Out of gratefulness to the king, the magic turtle gave the king a claw that he could use as a trigger on his crossbow.  When used, it multiplied its force by the thousands. However, one of the Qin dynasty general, Zhao Tuo, took advantage of the decline of the Qin and created his own kingdom north of Âu Lạc called Nanyue. He tried to conquer his southern neighbour but was defeated. Instead, he married his son to the daughter of the Thục Phán. When the son was in Cổ Loa, he discovered the magic turtle's claw and stole it. His father then proceeded to invade Âu Lạc and easily defeated it.

Stories of the Thục Phán's demise vary. Some say he committed suicide by jumping in the ocean. Some say he was borne off to sea by the magic turtle to never be seen again. In some versions, he was told by the magic turtle about his daughter's betrayal and killed his own daughter before killing himself.

Archaeology 

The site consists of two outer sets of ramparts and a citadel on the inside, of rectangular shape. The moats consist of a series of streams, including the Hoàng Giang River and a network of lakes that provided Cổ Loa with protection and navigation.

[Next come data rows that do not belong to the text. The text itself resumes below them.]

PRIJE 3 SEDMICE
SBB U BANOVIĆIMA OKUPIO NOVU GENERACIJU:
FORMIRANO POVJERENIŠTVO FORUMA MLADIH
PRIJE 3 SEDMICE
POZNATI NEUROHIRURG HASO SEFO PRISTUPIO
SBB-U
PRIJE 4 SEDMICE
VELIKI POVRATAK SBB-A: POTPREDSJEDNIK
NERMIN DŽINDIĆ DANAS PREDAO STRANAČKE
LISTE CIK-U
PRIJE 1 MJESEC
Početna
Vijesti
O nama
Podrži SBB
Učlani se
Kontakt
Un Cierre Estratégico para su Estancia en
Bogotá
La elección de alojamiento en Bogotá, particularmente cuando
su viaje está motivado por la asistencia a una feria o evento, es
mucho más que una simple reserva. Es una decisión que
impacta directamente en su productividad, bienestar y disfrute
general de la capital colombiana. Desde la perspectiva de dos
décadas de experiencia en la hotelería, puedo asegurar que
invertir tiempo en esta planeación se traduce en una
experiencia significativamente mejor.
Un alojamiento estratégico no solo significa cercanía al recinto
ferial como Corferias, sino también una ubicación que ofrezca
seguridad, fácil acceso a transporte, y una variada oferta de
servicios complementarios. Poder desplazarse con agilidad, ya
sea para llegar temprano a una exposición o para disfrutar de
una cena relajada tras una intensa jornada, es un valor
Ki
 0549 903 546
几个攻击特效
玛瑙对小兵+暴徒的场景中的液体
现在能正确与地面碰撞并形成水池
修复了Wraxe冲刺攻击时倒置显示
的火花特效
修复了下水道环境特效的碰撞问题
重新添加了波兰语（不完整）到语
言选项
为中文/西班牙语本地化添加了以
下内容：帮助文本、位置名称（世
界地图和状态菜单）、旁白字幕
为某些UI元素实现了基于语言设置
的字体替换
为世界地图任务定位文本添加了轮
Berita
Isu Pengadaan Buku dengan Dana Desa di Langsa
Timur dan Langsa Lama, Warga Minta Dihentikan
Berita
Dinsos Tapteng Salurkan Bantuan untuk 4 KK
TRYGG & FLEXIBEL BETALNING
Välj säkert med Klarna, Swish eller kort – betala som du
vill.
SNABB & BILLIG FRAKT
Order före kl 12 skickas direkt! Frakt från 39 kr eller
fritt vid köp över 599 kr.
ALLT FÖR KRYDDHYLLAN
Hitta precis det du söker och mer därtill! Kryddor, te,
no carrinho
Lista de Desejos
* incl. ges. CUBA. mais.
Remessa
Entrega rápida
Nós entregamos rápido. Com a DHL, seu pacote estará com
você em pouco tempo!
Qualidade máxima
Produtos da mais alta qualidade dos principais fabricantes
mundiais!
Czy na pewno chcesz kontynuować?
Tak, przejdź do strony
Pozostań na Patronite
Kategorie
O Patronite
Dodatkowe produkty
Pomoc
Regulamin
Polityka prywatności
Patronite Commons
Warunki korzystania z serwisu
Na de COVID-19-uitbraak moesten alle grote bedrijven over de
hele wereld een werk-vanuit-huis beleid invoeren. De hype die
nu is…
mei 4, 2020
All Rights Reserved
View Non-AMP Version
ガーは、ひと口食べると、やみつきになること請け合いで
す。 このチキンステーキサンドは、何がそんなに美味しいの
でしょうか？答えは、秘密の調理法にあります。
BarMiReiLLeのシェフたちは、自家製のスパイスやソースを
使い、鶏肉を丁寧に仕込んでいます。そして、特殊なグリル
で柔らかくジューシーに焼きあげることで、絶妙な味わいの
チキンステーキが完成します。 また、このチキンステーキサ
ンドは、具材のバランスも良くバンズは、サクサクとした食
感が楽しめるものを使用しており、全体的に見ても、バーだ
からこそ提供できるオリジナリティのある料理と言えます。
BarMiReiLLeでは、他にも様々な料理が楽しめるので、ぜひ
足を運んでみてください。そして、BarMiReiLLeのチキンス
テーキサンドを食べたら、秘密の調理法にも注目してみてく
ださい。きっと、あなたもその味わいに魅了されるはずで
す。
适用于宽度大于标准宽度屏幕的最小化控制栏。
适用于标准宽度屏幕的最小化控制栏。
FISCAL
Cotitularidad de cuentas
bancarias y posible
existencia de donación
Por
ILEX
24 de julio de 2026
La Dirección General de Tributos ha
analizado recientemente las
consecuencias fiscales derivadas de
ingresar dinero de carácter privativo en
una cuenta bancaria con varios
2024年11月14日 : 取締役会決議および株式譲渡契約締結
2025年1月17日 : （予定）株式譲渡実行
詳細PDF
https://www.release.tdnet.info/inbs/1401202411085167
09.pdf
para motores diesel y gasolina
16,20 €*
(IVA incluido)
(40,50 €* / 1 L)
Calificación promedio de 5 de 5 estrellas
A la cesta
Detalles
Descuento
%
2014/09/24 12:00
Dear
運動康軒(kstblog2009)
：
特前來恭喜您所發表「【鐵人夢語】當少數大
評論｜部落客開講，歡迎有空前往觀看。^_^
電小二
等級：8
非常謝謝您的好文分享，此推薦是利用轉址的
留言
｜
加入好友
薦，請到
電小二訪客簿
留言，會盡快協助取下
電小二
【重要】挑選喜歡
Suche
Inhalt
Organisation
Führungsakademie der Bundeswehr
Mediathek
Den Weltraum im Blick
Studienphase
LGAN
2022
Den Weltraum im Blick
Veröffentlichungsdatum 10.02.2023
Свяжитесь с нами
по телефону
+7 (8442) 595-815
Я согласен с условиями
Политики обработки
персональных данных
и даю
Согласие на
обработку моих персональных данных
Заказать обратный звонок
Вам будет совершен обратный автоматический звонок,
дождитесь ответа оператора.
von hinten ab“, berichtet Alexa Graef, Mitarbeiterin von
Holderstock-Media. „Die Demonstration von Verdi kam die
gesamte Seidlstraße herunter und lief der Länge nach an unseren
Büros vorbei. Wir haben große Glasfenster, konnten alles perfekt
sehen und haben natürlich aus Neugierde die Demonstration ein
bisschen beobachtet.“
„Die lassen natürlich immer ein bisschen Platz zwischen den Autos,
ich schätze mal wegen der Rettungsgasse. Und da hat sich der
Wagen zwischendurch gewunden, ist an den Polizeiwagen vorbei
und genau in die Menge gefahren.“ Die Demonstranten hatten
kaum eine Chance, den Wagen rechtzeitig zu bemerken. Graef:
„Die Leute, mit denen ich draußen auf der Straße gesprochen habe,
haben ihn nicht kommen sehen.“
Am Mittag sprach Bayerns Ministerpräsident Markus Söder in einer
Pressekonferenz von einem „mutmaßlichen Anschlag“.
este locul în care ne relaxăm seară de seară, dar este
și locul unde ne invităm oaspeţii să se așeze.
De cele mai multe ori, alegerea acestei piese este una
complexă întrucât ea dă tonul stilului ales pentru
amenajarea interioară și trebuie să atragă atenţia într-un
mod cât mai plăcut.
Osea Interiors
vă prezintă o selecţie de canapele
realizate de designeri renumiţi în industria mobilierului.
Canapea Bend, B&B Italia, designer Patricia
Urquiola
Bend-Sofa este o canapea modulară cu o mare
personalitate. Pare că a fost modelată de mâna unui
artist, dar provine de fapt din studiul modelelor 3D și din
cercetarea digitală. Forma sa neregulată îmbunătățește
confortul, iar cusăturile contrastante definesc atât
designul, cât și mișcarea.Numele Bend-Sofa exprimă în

The outer rampart comprises a perimeter of 8 km and is lined with guard towers. The ramparts still stand up to 12 m high and are 25 m in width at their base. Besides, part of the inner rampart was cut through for the purpose of archaeological investigation, which was dated from 400-350 BCE. And it was suggested that this rampart was constructed by a local and indigenous society prior to the colonization of Han dynasty. The stamped earth technique or Hangtu method associated with ancient China may have been used in Cổ Loa, but studies of the defensive works are still in a preliminary stage. Also, archaeologists have estimated that over two million cubic metres of material were moved in order to construct the entire fortress, including moats that were fed by the Hoàng River. Kim estimated the population of Cổ Loa possibly ranged from 5,000 to around 10,000 inhabitants.

In 1970, the Vietnamese carried out an investigation at a collapsed portion of the outer wall, uncovering Dong Son culture sherds stratified beneath the wall. A 72kg bronze drum was later excavated outside the inner wall in the 1980s. In 2004–05, several cultural layers were identified within the inner wall area. Various Cổ Loa artefacts represented "elite-level or royal characteristics", discovered only within the site’s enclosures, supporting the notion of centralised production and monopolisation. 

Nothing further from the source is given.